Hoe zit het met de onderzoeken die u heeft uitgevoerd? Zijn die al afgerond?
“De meeste wel, maar sommige zijn nog bezig. Daarvoor moet ik af en toe nog wel eens naar Amerika, om bijvoorbeeld bloedtesten af te nemen of lichamelijke onderzoeken te doen.
Ik hield me daarboven bezig met allerlei experimenten, ik heb er zo’n 55 uitgevoerd. Dat zit in allerlei categorieën: Van robotica tot stralingsmetingen, maar ook medische experimenten.
Van veel experimenten weet ik ook niet helemaal hoe het er nu mee staat. Uit al die experimenten komen zo’n 150 wetenschappelijke papers gerold. Ik hou lang niet van alles bij hoe het er mee staat. Af en toe krijg ik wel eens iets te lezen, maar vaak ook niet.
Er zijn ook veel onderzoeken die door lopen. Die zijn dan al een paar jaar aan de gang en gaan in de toekomst ook nog door, met meerdere astronauten. Bovendien volgen de conclusies van zulke onderzoeken pas maanden later.

Verblijf

André Kuipers (54) landde op 1 juli vorig jaar terug op aarde na een ruimtevlucht van 193 dagen. Het was de tweede vlucht van de astronaut, die in 2004 ook al 11 dagen in het ISS verbleef. We schreven op Scientias al eerder een uitgebreide terugblik op zijn missie.

Astronauten zijn eigenlijk vooral uitvoerders. Er komen van tevoren allemaal wetenschappers naar je toe, die je vertellen wat er moet gebeuren, wat je precies moet meten en testen, maar net zo vaak weet je niet precies hoe een onderzoek in elkaar zit.”

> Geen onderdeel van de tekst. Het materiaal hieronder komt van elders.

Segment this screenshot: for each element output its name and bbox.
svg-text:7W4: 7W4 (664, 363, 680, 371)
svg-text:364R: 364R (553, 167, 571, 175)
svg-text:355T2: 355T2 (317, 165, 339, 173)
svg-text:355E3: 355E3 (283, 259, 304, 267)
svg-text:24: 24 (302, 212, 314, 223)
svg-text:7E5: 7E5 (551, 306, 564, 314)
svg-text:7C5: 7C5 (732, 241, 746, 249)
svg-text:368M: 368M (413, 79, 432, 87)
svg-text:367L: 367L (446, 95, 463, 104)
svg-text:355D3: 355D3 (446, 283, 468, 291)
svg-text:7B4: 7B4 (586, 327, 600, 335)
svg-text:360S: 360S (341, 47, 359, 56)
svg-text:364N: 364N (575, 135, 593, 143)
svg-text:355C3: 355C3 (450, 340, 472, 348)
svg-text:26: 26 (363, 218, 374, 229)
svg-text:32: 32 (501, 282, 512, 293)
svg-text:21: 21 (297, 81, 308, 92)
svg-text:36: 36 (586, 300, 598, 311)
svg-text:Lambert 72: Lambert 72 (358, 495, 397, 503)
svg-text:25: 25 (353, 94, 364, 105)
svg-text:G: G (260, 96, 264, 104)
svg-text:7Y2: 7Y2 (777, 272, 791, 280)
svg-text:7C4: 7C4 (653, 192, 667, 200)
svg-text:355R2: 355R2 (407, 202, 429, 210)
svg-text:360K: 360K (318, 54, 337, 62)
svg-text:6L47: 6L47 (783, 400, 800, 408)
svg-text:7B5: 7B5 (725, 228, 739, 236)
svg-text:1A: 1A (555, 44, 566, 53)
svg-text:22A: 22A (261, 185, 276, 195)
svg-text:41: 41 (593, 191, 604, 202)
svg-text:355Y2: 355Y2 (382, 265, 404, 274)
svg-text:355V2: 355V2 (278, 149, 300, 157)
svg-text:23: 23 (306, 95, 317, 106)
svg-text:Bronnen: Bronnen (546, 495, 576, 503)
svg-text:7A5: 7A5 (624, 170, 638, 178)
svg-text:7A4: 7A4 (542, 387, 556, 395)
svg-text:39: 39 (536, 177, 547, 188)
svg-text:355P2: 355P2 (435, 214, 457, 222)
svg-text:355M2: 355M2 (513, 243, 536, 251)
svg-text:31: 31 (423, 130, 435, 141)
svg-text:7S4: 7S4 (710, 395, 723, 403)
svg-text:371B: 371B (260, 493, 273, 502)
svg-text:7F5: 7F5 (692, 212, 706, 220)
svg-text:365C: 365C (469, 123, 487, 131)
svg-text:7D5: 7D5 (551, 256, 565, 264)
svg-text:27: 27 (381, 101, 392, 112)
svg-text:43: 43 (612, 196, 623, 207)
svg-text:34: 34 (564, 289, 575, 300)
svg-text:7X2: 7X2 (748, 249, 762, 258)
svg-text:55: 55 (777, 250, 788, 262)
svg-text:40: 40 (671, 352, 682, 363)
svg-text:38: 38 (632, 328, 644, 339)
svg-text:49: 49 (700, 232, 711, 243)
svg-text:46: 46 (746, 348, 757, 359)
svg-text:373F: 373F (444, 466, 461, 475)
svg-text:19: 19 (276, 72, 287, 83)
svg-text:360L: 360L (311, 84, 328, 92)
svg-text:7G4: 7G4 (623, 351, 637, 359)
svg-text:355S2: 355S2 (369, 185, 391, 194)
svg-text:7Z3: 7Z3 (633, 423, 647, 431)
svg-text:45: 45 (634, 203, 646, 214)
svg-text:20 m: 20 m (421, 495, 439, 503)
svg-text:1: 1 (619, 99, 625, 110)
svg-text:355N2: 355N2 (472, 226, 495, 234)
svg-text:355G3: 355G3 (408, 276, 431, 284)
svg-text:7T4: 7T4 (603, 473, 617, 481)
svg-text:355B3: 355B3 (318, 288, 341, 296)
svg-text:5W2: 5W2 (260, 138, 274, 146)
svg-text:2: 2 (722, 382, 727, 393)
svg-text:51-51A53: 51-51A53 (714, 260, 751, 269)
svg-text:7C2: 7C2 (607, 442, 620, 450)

Wat hebben we nou aan dat onderzoek?
“Heel veel. In het ISS kunnen we situaties nabootsen die we op aarde niet hebben. We testen daarom hoe bepaalde materialen reageren op gewichtloosheid en zwaartekracht, maar ook wat hun invloed is op het menselijk lichaam. Op die manier kunnen we bijvoorbeeld zien hoe botontkalking zich ontwikkelt in het lichaam.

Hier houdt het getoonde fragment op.